Required action = Aim for an exact copy of the listing, without any images.
══ Data ══
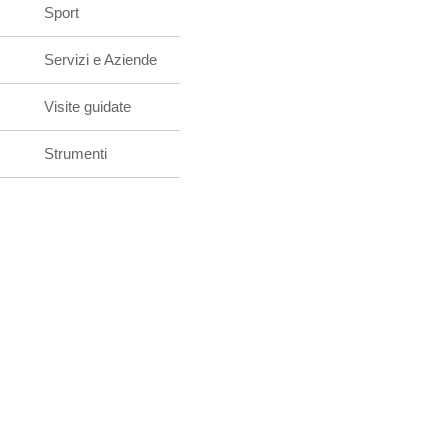
Sport
Servizi e Aziende
Visite guidate
Strumenti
═══
Solution to this exercise =
Sport
Servizi e Aziende
Visite guidate
Strumenti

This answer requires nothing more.